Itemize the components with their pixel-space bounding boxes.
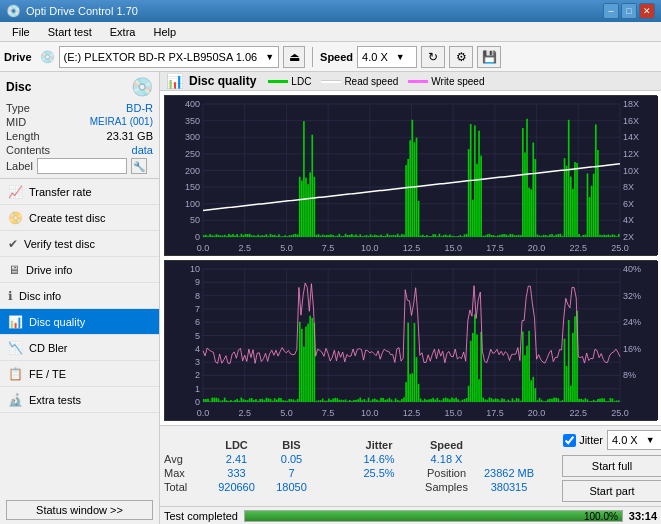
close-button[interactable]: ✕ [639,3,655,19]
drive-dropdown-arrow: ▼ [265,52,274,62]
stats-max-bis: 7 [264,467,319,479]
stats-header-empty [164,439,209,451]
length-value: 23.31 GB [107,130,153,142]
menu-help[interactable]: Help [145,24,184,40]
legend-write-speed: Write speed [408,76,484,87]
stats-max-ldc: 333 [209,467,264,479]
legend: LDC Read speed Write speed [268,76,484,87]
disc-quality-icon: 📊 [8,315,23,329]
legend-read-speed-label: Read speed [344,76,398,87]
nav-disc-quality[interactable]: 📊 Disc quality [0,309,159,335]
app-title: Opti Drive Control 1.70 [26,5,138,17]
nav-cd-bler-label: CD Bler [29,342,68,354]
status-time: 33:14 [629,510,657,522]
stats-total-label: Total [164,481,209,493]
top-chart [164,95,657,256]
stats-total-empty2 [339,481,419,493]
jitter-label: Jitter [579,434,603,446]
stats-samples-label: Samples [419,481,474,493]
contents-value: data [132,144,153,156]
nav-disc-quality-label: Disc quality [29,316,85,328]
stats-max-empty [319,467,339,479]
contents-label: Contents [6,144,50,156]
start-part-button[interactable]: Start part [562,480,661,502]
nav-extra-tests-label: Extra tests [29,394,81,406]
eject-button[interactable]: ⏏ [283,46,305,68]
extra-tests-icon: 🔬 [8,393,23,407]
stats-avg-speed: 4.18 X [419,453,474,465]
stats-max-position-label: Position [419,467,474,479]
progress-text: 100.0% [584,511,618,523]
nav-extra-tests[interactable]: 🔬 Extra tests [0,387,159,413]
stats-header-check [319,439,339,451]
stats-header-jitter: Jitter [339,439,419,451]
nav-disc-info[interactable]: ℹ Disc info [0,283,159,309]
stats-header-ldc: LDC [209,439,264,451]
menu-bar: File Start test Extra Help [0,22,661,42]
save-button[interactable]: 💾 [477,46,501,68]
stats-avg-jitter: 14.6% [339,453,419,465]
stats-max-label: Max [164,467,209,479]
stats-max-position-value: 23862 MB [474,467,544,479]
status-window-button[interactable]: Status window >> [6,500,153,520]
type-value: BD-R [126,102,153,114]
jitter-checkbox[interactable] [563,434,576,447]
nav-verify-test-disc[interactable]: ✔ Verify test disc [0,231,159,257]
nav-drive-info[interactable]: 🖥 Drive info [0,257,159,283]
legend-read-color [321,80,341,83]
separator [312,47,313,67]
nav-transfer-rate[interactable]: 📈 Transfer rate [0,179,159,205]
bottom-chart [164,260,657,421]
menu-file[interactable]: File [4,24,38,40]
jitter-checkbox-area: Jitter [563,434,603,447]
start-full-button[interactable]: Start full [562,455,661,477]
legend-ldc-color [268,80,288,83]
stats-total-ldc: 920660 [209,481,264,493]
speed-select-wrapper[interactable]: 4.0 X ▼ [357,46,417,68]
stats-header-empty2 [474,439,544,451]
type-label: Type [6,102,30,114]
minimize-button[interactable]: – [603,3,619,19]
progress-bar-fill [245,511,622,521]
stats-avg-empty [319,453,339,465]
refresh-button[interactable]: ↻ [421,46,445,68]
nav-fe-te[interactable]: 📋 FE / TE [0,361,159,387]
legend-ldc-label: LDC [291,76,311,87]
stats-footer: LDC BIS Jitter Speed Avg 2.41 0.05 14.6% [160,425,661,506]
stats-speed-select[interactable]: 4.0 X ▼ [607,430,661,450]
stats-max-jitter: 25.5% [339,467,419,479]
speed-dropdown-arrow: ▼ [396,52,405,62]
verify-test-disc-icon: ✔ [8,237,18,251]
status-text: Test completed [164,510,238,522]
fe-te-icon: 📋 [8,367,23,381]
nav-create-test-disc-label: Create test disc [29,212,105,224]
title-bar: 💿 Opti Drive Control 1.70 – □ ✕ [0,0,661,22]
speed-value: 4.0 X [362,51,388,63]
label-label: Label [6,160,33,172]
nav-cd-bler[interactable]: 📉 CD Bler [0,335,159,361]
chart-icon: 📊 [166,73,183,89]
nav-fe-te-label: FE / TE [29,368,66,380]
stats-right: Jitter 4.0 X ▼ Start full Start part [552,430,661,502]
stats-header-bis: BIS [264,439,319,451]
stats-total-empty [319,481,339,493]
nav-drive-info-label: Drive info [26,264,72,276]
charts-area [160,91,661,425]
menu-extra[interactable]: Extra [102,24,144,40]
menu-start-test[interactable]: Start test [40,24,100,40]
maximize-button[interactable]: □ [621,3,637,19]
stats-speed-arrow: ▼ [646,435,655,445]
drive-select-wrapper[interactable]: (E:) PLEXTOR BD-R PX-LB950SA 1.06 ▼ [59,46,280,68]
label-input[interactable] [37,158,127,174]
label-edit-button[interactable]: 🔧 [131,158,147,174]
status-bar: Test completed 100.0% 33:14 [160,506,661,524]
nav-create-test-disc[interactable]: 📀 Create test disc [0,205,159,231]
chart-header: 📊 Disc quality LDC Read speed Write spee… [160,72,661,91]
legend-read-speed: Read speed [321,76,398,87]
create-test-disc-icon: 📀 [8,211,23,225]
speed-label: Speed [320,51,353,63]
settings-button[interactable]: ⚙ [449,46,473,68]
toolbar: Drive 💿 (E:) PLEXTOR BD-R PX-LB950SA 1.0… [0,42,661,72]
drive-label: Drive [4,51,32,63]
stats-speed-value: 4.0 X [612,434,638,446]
*-*-*
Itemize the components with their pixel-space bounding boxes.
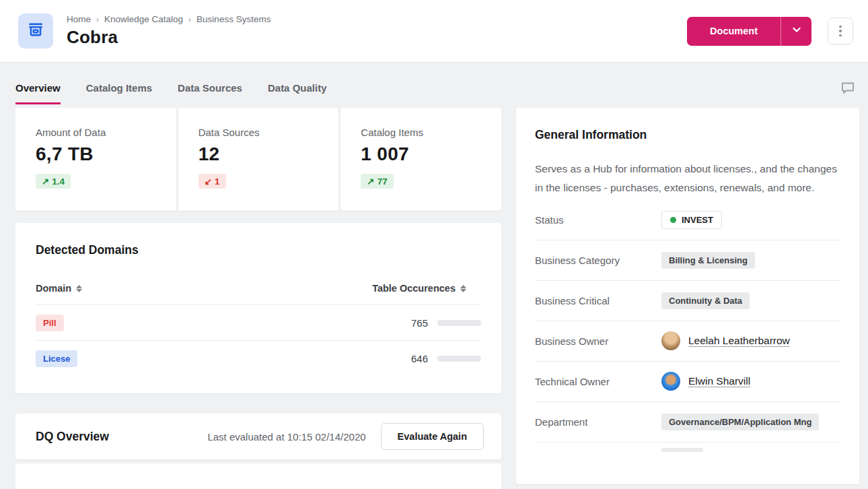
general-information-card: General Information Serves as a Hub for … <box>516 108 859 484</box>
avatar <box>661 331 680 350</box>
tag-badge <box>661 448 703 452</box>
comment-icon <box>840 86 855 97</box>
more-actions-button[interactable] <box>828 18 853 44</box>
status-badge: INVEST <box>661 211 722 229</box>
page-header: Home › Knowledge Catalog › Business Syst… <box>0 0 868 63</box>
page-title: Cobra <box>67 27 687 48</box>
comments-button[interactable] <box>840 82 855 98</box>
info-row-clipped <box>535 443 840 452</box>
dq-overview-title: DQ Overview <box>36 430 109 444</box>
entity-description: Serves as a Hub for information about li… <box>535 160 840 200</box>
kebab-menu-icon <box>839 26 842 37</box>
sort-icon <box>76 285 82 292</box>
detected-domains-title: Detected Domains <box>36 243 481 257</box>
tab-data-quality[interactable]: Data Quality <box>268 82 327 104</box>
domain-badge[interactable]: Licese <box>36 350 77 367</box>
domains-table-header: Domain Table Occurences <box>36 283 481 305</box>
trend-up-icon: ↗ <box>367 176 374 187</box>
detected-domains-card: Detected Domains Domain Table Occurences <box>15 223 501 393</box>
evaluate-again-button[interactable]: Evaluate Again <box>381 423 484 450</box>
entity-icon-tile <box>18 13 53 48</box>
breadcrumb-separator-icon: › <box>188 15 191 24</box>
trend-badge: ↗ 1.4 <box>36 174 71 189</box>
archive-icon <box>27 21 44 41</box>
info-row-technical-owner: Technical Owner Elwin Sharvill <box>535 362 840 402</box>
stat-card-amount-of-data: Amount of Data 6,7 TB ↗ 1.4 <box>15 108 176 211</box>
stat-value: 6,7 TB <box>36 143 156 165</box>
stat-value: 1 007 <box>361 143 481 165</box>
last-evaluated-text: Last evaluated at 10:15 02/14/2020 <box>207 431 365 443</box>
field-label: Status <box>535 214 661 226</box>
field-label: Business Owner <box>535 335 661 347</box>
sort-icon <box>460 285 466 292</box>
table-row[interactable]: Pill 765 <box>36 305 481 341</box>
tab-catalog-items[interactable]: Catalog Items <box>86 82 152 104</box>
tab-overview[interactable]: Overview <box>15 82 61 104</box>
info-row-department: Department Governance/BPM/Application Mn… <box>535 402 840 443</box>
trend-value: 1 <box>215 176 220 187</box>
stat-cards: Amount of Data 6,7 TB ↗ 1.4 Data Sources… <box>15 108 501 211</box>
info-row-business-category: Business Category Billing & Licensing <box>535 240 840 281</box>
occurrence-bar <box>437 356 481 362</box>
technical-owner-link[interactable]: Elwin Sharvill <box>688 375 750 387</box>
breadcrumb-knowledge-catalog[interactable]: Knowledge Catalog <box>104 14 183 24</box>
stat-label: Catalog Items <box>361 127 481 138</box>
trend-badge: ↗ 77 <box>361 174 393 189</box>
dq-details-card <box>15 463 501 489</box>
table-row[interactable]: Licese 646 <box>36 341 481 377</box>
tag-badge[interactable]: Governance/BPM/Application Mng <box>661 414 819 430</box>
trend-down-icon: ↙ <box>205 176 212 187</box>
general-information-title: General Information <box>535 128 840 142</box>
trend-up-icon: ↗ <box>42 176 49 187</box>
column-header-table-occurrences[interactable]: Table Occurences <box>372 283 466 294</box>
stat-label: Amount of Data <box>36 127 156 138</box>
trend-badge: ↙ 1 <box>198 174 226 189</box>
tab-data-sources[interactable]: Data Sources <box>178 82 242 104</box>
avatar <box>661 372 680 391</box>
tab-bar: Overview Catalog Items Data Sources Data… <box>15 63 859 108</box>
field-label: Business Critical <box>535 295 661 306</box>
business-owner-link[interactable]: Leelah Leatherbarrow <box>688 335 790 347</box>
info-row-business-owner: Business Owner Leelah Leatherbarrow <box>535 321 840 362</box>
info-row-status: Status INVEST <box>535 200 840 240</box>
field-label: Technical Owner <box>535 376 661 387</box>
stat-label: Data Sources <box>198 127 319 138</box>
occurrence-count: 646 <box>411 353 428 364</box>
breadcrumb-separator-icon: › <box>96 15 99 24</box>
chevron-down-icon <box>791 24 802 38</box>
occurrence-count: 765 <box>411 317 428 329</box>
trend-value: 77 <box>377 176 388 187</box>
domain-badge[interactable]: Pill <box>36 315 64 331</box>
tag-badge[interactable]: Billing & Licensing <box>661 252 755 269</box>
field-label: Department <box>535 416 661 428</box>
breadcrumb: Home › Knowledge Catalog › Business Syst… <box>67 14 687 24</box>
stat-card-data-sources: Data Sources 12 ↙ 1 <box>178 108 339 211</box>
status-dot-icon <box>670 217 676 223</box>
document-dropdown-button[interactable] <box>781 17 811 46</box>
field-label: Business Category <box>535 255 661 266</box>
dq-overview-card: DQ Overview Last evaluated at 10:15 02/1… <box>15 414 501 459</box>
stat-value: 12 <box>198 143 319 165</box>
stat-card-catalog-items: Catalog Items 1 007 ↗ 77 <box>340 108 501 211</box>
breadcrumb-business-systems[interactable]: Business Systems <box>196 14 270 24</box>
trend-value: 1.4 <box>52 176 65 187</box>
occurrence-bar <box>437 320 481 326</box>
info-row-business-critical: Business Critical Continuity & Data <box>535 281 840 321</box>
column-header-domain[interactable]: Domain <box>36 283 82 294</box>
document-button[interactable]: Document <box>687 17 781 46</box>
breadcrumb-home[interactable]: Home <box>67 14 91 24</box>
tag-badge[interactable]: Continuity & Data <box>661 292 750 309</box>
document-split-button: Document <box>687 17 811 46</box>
*-*-*
*WHAT YOU HAVE TO DO*
Copy all lines from the material above that hold the word "Governance".

*EXERCISE RESULT*
info-row-department: Department Governance/BPM/Application Mn… <box>535 402 840 443</box>
tag-badge[interactable]: Governance/BPM/Application Mng <box>661 414 819 430</box>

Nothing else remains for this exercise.